# Bahrain



## ladyblue (Jun 3, 2014)

Hi I am thinking of going to work in Bahrain - is this the right forum? Please can you redirect me if not. Thanks


----------



## Stevesolar (Dec 21, 2012)

Hi,
Welcome to the forum - I have moved your post to the correct forum location.
Cheers
Steve


----------



## ladyblue (Jun 3, 2014)

Thank you. I was just wondering whether anyone could offer any general advice about moving to Bahrain for a year or two. I do not have a job yet, and wonder whether as a single woman I will be in the same running as a man in a similar position, but it is to work at the university so perhaps views are more progressive. I am also wondering how safe I would be as a single woman living alone. Any information appreciated.


----------



## Stevesolar (Dec 21, 2012)

ladyblue said:


> Thank you.
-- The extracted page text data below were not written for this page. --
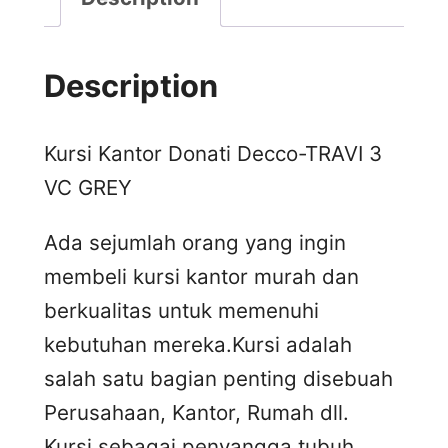
Description
Kursi Kantor Donati Decco-TRAVI 3
VC GREY
Ada sejumlah orang yang ingin
membeli kursi kantor murah dan
berkualitas untuk memenuhi
kebutuhan mereka.Kursi adalah
salah satu bagian penting disebuah
Perusahaan, Kantor, Rumah dll.
Kursi sebagai penyangga tubuh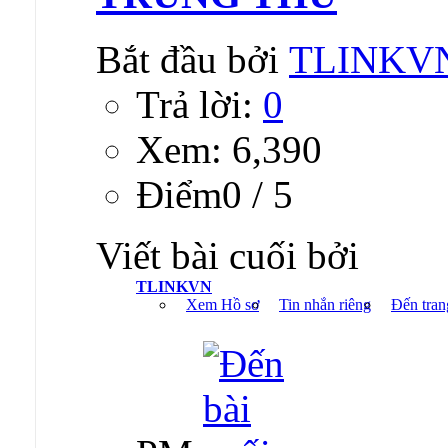
Bắt đầu bởi
TLINKV
Trả lời:
0
Xem: 6,390
Ðiểm0 / 5
Viết bài cuối bởi
TLINKVN
Xem Hồ sơ
Tin nhắn riêng
Đến tran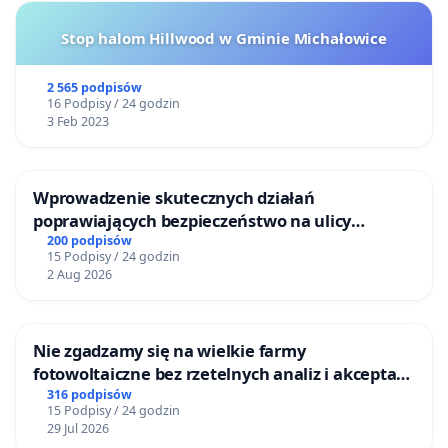
Stop halom Hillwood w Gminie Michałowice
2 565 podpisów
16 Podpisy / 24 godzin
3 Feb 2023
Wprowadzenie skutecznych działań
poprawiających bezpieczeństwo na ulicy
Żeromskiego w Otwocku
200 podpisów
15 Podpisy / 24 godzin
2 Aug 2026
Nie zgadzamy się na wielkie farmy
fotowoltaiczne bez rzetelnych analiz i akceptacji
mieszkańców
316 podpisów
15 Podpisy / 24 godzin
29 Jul 2026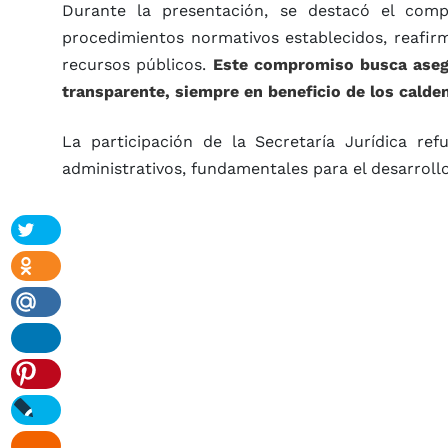
Durante la presentación, se destacó el comp
procedimientos normativos establecidos, reafir
recursos públicos.
Este compromiso busca asegu
transparente, siempre en beneficio de los calde
La participación de la Secretaría Jurídica re
administrativos, fundamentales para el desarroll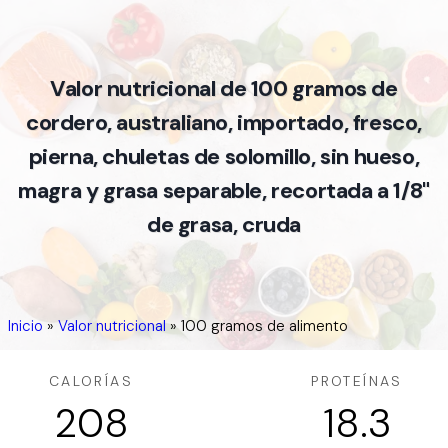
Valor nutricional de 100 gramos de
cordero, australiano, importado, fresco,
pierna, chuletas de solomillo, sin hueso,
magra y grasa separable, recortada a 1/8"
de grasa, cruda
Inicio
»
Valor nutricional
»
100 gramos de alimento
CALORÍAS
PROTEÍNAS
208
18.3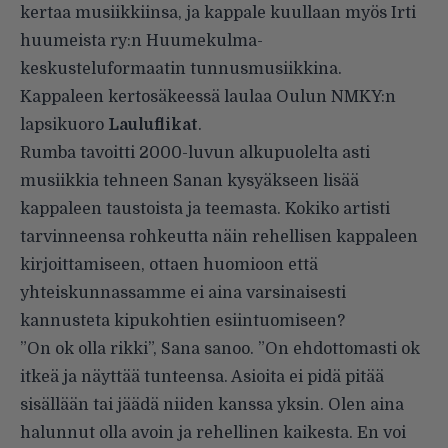
kertaa musiikkiinsa, ja kappale kuullaan myös Irti
huumeista ry:n Huumekulma-
keskusteluformaatin tunnusmusiikkina.
Kappaleen kertosäkeessä laulaa Oulun NMKY:n
lapsikuoro
Lauluflikat
.
Rumba tavoitti 2000-luvun alkupuolelta asti
musiikkia tehneen Sanan kysyäkseen lisää
kappaleen taustoista ja teemasta. Kokiko artisti
tarvinneensa rohkeutta näin rehellisen kappaleen
kirjoittamiseen, ottaen huomioon että
yhteiskunnassamme ei aina varsinaisesti
kannusteta kipukohtien esiintuomiseen?
”On ok olla rikki”, Sana sanoo. ”On ehdottomasti ok
itkeä ja näyttää tunteensa. Asioita ei pidä pitää
sisällään tai jäädä niiden kanssa yksin. Olen aina
halunnut olla avoin ja rehellinen kaikesta. En voi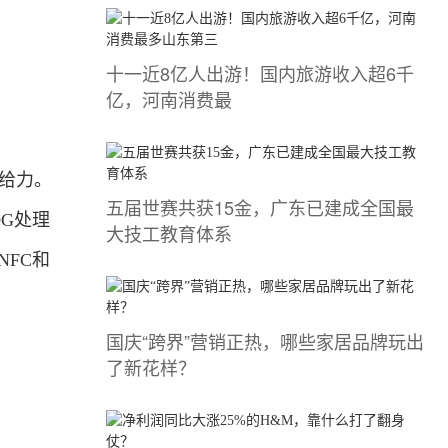
十一近8亿人出游！国内旅游收入超6千
亿，河南消费最
给力。
五届世赛共获15金，广东已建成全国最
0G处理
大技工教育体系
NFC和
国庆“跨界”营销正热，哪些家居品牌玩出
了新花样？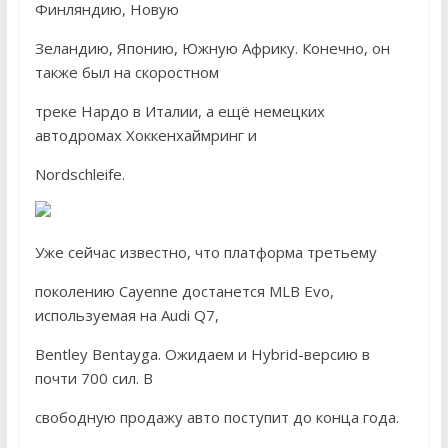
Финляндию, Новую
Зеландию, Японию, Южную Африку. Конечно, он
также был на скоростном
треке Нардо в Италии, а ещё немецких
автодромах Хоккенхаймринг и
Nordschleife.
Уже сейчас известно, что платформа третьему
поколению Cayenne достанется MLB Evo,
используемая на Audi Q7,
Bentley Bentayga. Ожидаем и Hybrid-версию в
почти 700 сил. В
свободную продажу авто поступит до конца года.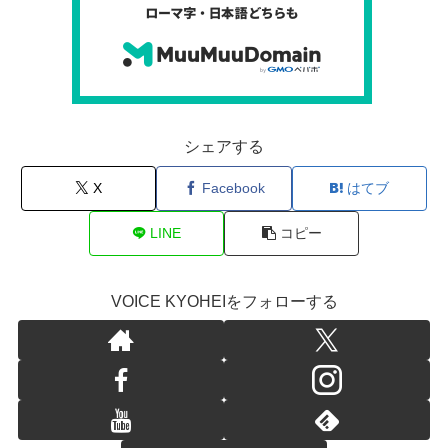
シェアする
X
Facebook
はてブ
LINE
コピー
VOICE KYOHEIをフォローする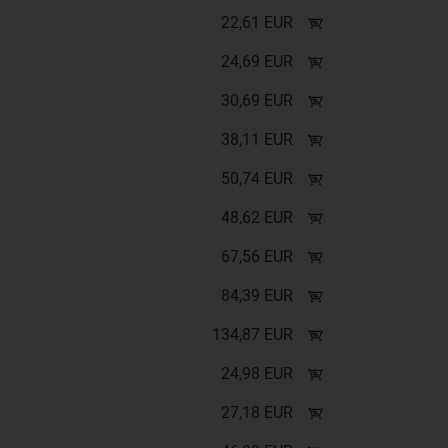
22,61 EUR
24,69 EUR
30,69 EUR
38,11 EUR
50,74 EUR
48,62 EUR
67,56 EUR
84,39 EUR
134,87 EUR
24,98 EUR
27,18 EUR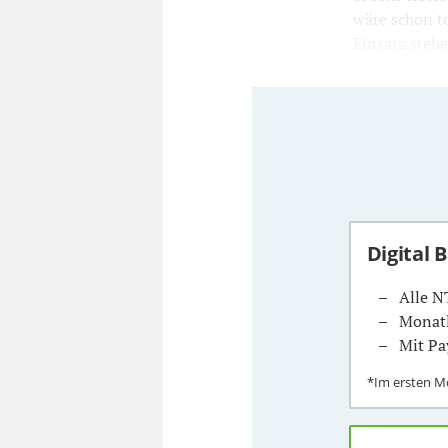
wäre schon t
Einsatz stehe
Digital 
Alle N
Monatl
Mit Pa
*Im ersten 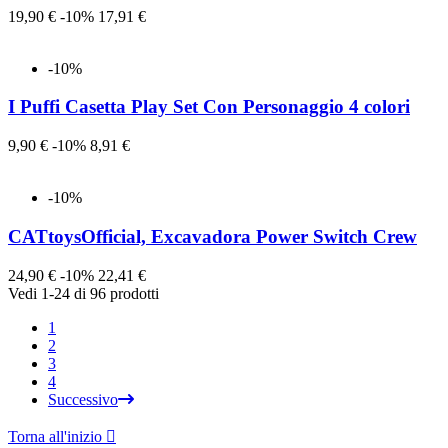
Prezzo
Prezzo
19,90 €
-10%
17,91 €
-10%
I Puffi Casetta Play Set Con Personaggio 4 colori
Prezzo
Prezzo
9,90 €
-10%
8,91 €
-10%
CATtoysOfficial, Excavadora Power Switch Crew
Prezzo
Prezzo
24,90 €
-10%
22,41 €
Vedi 1-24 di 96 prodotti
1
2
3
4
Successivo
Torna all'inizio
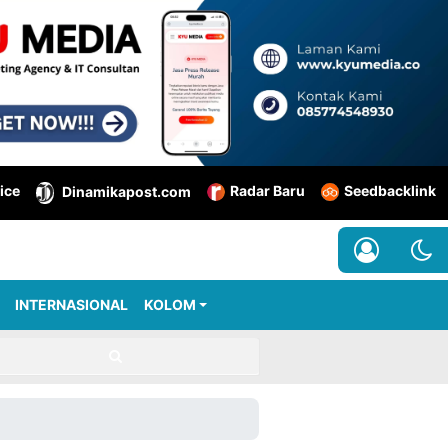
ice
Radar Baru
Seedbacklink
Dinamikapost.com
INTERNASIONAL
KOLOM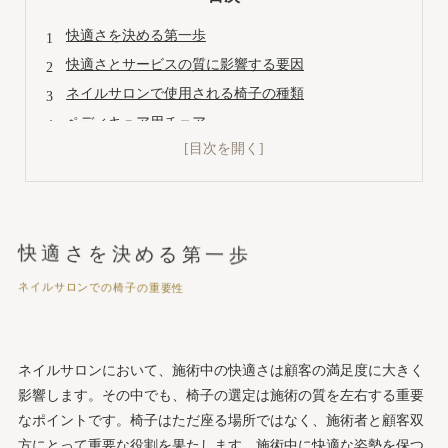
快適さを決める第一歩
快適さとサービスの質に影響する要因
ネイルサロンで使用される椅子の種類
ペディキュア用チェア
多機能チェア
快適なネイルサロン椅子の選び方
調整機能の有無
清掃のしやすさと衛生管理
快適さを決める第一歩
ネイルサロンのテーマに合わせた椅子のデザイン選び
ネイルサロンでの椅子の重要性
カジュアルで親しみやすいデザイン
エコフレンドリーな素材の椅子
コストパフォーマンスと耐久性
ネイルサロンにおいて、施術中の快適さは顧客の満足度に大きく
長期的な投資としての椅子の選定
影響します。その中でも、椅子の選定は施術の質を左右する重要
椅子のメンテナンスと長持ちさせるためのケア方法
なポイントです。椅子はただ座る場所ではなく、施術者と顧客双
傷や汚れを防ぐための対策
方にとって重要な役割を果たします。施術中に快適な姿勢を保つ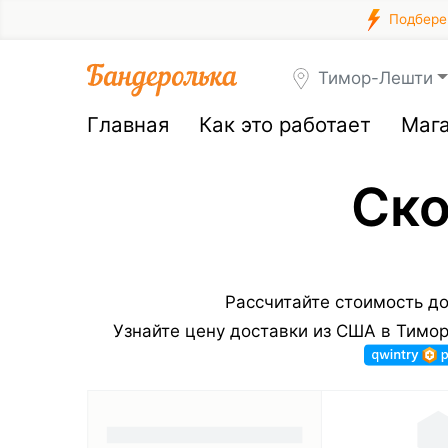
Подберем
Тимор-Лешти
Главная
Как это работает
Маг
Ско
Рассчитайте стоимость д
Узнайте цену доставки из США в Тимо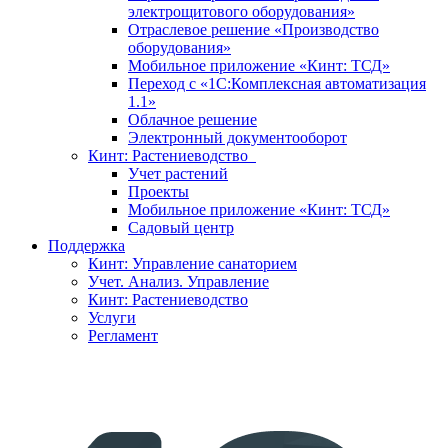
электрощитового оборудования»
Отраслевое решение «Производство
оборудования»
Мобильное приложение «Кинт: ТСД»
Переход с «1С:Комплексная автоматизация
1.1»
Облачное решение
Электронный документооборот
Кинт: Растениеводство
Учет растений
Проекты
Мобильное приложение «Кинт: ТСД»
Садовый центр
Поддержка
Кинт: Управление санаторием
Учет. Анализ. Управление
Кинт: Растениеводство
Услуги
Регламент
I was just wondering whether anyone could offer any general advice about moving to Bahrain for a year or two. I do not have a job yet, and wonder whether as a single woman I will be in the same running as a man in a similar position, but it is to work at the university so perhaps views are more progressive. I am also wondering how safe I would be as a single woman living alone. Any information appreciated.


Hi,
Out of interest - why Bahrain?
I would have thought there was more scope for you in Dubai or Abu Dhabi - both places great to live in for single ladies.
Cheers
Steve


----------



## ladyblue (Jun 3, 2014)

There just happens to be a job there.


----------